Task objective: Please return each entry exactly as it appears, but not the pictures.

Items from a dataset:
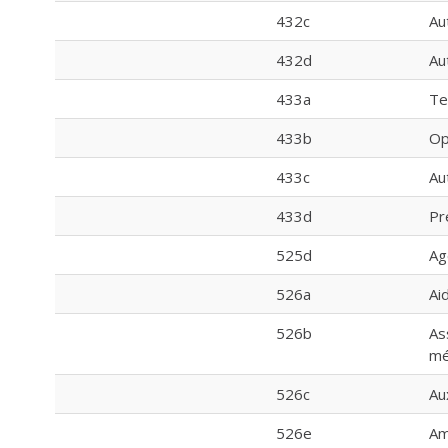
432c
Au
432d
Au
433a
Te
433b
Op
433c
Au
433d
Pr
525d
Ag
526a
Ai
526b
As
mé
526c
Au
526e
Am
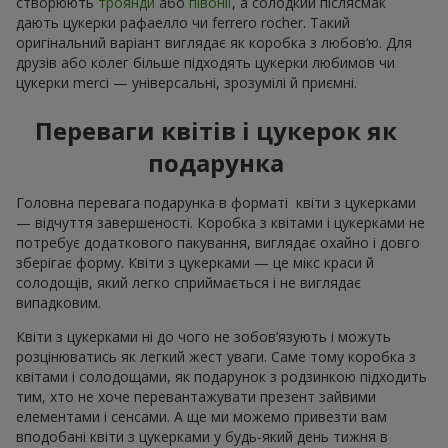
створюють
троянди
або
півонії
, а солодкий післясмак
дають цукерки рафаелло чи ferrero rocher. Такий
оригінальний варіант виглядає як коробка з любов’ю. Для
друзів або колег більше підходять цукерки любимов чи
цукерки merci — універсальні, зрозумілі й приємні.
Переваги квітів і цукерок як
подарунка
Головна перевага подарунка в форматі квіти з цукерками
— відчуття завершеності. Коробка з квітами і цукерками не
потребує додаткового пакування, виглядає охайно і довго
зберігає форму. Квіти з цукерками — це мікс краси й
солодощів, який легко сприймається і не виглядає
випадковим.
Квіти з цукерками ні до чого не зобов’язують і можуть
розцінюватись як легкий жест уваги. Саме тому коробка з
квітами і солодощами, як подарунок з родзинкою підходить
тим, хто не хоче перевантажувати презент зайвими
елементами і сенсами. А ще ми можемо привезти вам
вподобані квіти з цукерками у будь-який день тижня в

Response area:
432c
Au
432d
Au
433a
Te
433b
Op
433c
Au
433d
Pr
525d
Ag
526a
Ai
526b
As
mé
526c
Au
526e
Am
створюють
троянди
або
півонії
, а солодкий післясмак
дають цукерки рафаелло чи ferrero rocher. Такий
оригінальний варіант виглядає як коробка з любов’ю. Для
друзів або колег більше підходять цукерки любимов чи
цукерки merci — універсальні, зрозумілі й приємні.
Переваги квітів і цукерок як
подарунка
Головна перевага подарунка в форматі квіти з цукерками
— відчуття завершеності. Коробка з квітами і цукерками не
потребує додаткового пакування, виглядає охайно і довго
зберігає форму. Квіти з цукерками — це мікс краси й
солодощів, який легко сприймається і не виглядає
випадковим.
Квіти з цукерками ні до чого не зобов’язують і можуть
розцінюватись як легкий жест уваги. Саме тому коробка з
квітами і солодощами, як подарунок з родзинкою підходить
тим, хто не хоче перевантажувати презент зайвими
елементами і сенсами. А ще ми можемо привезти вам
вподобані квіти з цукерками у будь-який день тижня в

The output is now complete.